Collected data
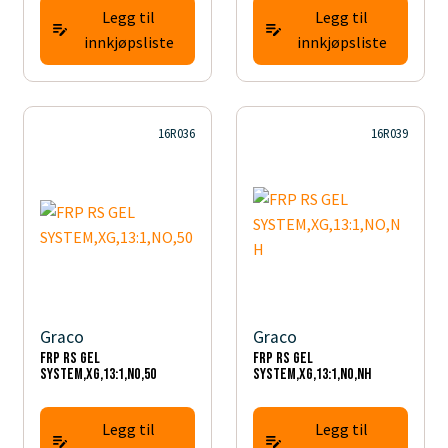
Legg til
Legg til
innkjøpsliste
innkjøpsliste
16R036
16R039
Graco
Graco
FRP RS GEL
FRP RS GEL
SYSTEM,XG,13:1,NO,50
SYSTEM,XG,13:1,NO,NH
Legg til
Legg til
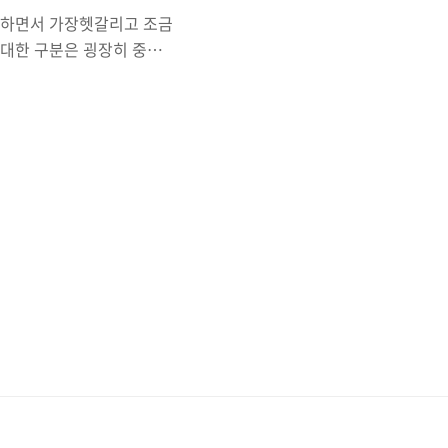
를 공부하면서 가장헷갈리고 조금
 대한 구분은 굉장히 중요
의 인증과 인가 관리형
서 진행되지 않는다는 특징이
AC가 담당한다. k8s 인증
까지 사용해 오면서 어렴풋이만
지만 그 이상 다른 방법에
e.com ..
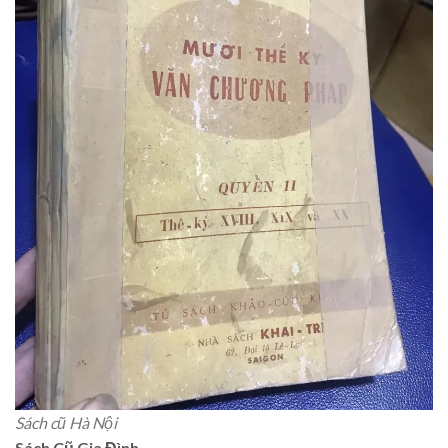
Sách cũ Hà Nội
Sách Cũ Gia Đình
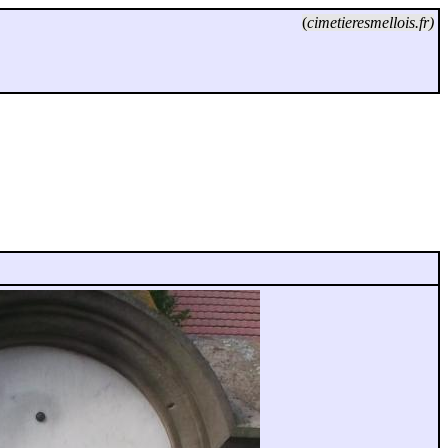
(
cimetieresmellois.fr)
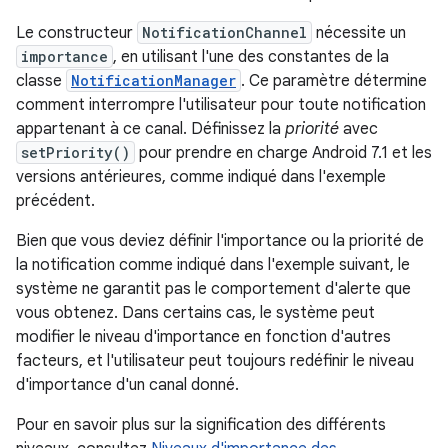
Le constructeur
NotificationChannel
nécessite un
importance
, en utilisant l'une des constantes de la
classe
NotificationManager
. Ce paramètre détermine
comment interrompre l'utilisateur pour toute notification
appartenant à ce canal. Définissez la
priorité
avec
setPriority()
pour prendre en charge Android 7.1 et les
versions antérieures, comme indiqué dans l'exemple
précédent.
Bien que vous deviez définir l'importance ou la priorité de
la notification comme indiqué dans l'exemple suivant, le
système ne garantit pas le comportement d'alerte que
vous obtenez. Dans certains cas, le système peut
modifier le niveau d'importance en fonction d'autres
facteurs, et l'utilisateur peut toujours redéfinir le niveau
d'importance d'un canal donné.
Pour en savoir plus sur la signification des différents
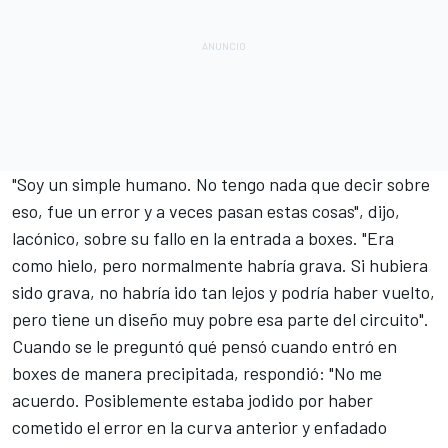
"Soy un simple humano. No tengo nada que decir sobre
eso, fue un error y a veces pasan estas cosas", dijo,
lacónico, sobre su fallo en la entrada a boxes. "Era
como hielo, pero normalmente habría grava. Si hubiera
sido grava, no habría ido tan lejos y podría haber vuelto,
pero tiene un diseño muy pobre esa parte del circuito".
Cuando se le preguntó qué pensó cuando entró en
boxes de manera precipitada, respondió: "No me
acuerdo. Posiblemente estaba jodido por haber
cometido el error en la curva anterior y enfadado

**TASK PROMPT**
Copy out the entries exactly as they stand, omitting the images.

**SOLUTION BELOW**
Legg til
Legg til
innkjøpsliste
innkjøpsliste
16R036
16R039
Graco
Graco
FRP RS GEL
FRP RS GEL
SYSTEM,XG,13:1,NO,50
SYSTEM,XG,13:1,NO,NH
Legg til
Legg til
를 공부하면서 가장헷갈리고 조금
 대한 구분은 굉장히 중요
의 인증과 인가 관리형
서 진행되지 않는다는 특징이
AC가 담당한다. k8s 인증
까지 사용해 오면서 어렴풋이만
지만 그 이상 다른 방법에
e.com ..
Sách cũ Hà Nội
Sách Cũ Gia Đình
(
cimetieresmellois.fr)
Le constructeur
NotificationChannel
nécessite un
importance
, en utilisant l'une des constantes de la
classe
NotificationManager
. Ce paramètre détermine
comment interrompre l'utilisateur pour toute notification
appartenant à ce canal. Définissez la
priorité
avec
setPriority()
pour prendre en charge Android 7.1 et les
versions antérieures, comme indiqué dans l'exemple
précédent.
Bien que vous deviez définir l'importance ou la priorité de
la notification comme indiqué dans l'exemple suivant, le
système ne garantit pas le comportement d'alerte que
vous obtenez. Dans certains cas, le système peut
modifier le niveau d'importance en fonction d'autres
facteurs, et l'utilisateur peut toujours redéfinir le niveau
d'importance d'un canal donné.
Pour en savoir plus sur la signification des différents
"Soy un simple humano. No tengo nada que decir sobre
eso, fue un error y a veces pasan estas cosas", dijo,
lacónico, sobre su fallo en la entrada a boxes. "Era
como hielo, pero normalmente habría grava. Si hubiera
sido grava, no habría ido tan lejos y podría haber vuelto,
pero tiene un diseño muy pobre esa parte del circuito".
Cuando se le preguntó qué pensó cuando entró en
boxes de manera precipitada, respondió: "No me
acuerdo. Posiblemente estaba jodido por haber
cometido el error en la curva anterior y enfadado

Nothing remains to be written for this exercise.